--- RECORDS FOR THIS EXERCISE ---

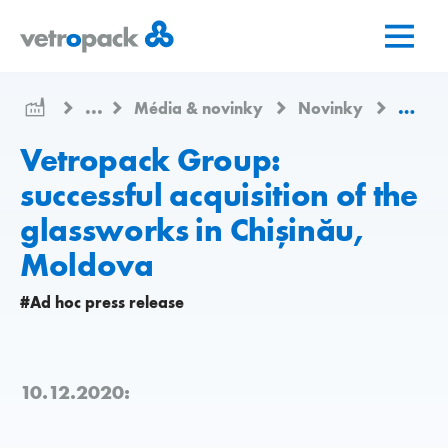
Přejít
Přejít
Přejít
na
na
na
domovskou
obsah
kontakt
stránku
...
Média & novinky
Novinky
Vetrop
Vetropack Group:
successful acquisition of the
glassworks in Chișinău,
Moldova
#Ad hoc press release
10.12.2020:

---
--- RECORDS FOR THIS EXERCISE ---

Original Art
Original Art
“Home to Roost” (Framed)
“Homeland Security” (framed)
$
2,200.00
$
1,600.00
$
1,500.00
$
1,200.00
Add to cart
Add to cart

---
--- RECORDS FOR THIS EXERCISE ---

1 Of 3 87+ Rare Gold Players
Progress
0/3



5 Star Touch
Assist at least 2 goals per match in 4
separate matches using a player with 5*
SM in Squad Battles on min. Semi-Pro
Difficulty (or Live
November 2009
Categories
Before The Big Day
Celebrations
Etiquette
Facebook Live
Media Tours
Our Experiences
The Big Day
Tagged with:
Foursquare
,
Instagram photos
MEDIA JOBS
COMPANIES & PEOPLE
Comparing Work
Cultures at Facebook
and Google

---

WORK INSTRUCTION :: For each line of the listing that holds the word "Facebook", show that line.

RESULT FOR THIS EXERCISE ::
Facebook Live
Cultures at Facebook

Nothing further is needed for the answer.